The first of four public meetings on the preservation and repurposing of Fort Hancock at Sandy Hook, including the bayside Officers’ Row, above, will be held Friday in Lincroft.
For more than 70 years, it stood at the ready, protecting lower New York Harbor and the northern Jersey Shore from invasion by sea. Between its founding in 1898 and its decommissioning in 1974, the United States Army base at Fort Hancock was a center of activity at the northern tip of Sandy Hook — and today its landmark buildings await decisions on their preservation and ultimate repurposing.

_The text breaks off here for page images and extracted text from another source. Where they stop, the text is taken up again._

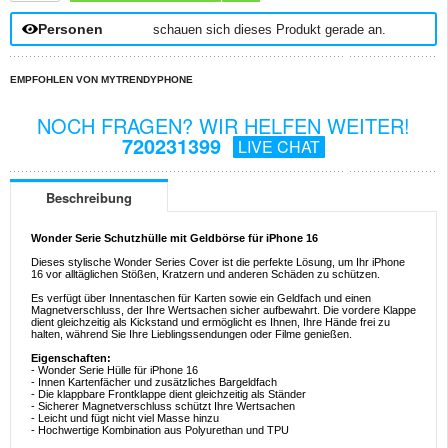
Personen
schauen sich dieses Produkt gerade an.
EMPFOHLEN VON MYTRENDYPHONE
NOCH FRAGEN? WIR HELFEN WEITER!
720231399
LIVE CHAT
Beschreibung
Wonder Serie Schutzhülle mit Geldbörse für iPhone 16
Dieses stylische Wonder Series Cover ist die perfekte Lösung, um Ihr iPhone
16 vor alltäglichen Stößen, Kratzern und anderen Schäden zu schützen.
Es verfügt über Innentaschen für Karten sowie ein Geldfach und einen
Magnetverschluss, der Ihre Wertsachen sicher aufbewahrt. Die vordere Klappe
dient gleichzeitig als Kickstand und ermöglicht es Ihnen, Ihre Hände frei zu
halten, während Sie Ihre Lieblingssendungen oder Filme genießen.
Eigenschaften:
- Wonder Serie Hülle für iPhone 16
- Innen Kartenfächer und zusätzliches Bargeldfach
- Die klappbare Frontklappe dient gleichzeitig als Ständer
- Sicherer Magnetverschluss schützt Ihre Wertsachen
- Leicht und fügt nicht viel Masse hinzu
- Hochwertige Kombination aus Polyurethan und TPU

This Friday, June 26, members of the public are welcome to attend the first in a series of four meetings of the Fort Hancock 21st Century Federal Advisory Committee, hosted inside the Visitors Center at Thompson Park, Newman Springs Road in Lincroft. Committee members will be joined by representatives of Gateway National Recreation Area, the federal Landmark District that includes the entire Sandy Hook peninsula. Scheduled to commence at 9 am, the meeting will include a regularly scheduled public comment period that begins at 11:30.
The meeting, in the Beech Room at the Thompson Park headquarters of the Monmouth County Parks System, will include citizens with expertise in many fields, with members advising Gateway on the best ways to preserve historic structures at the former Fort Hancock through adaptive reuse. Prominent among those structures are several houses situated along the bayside Officers’ Row, with the committee having solicited ideas from private individuals and nonprofit entities toward their rescue, renovation and repurposing.
More information about the past and future of the historic Fort Hancock area can be found here. Subsequent meetings will take place September 11 and October 23, both at Thompson Park’s Beech Room, and December 4 at the Sandy Hook Chapel.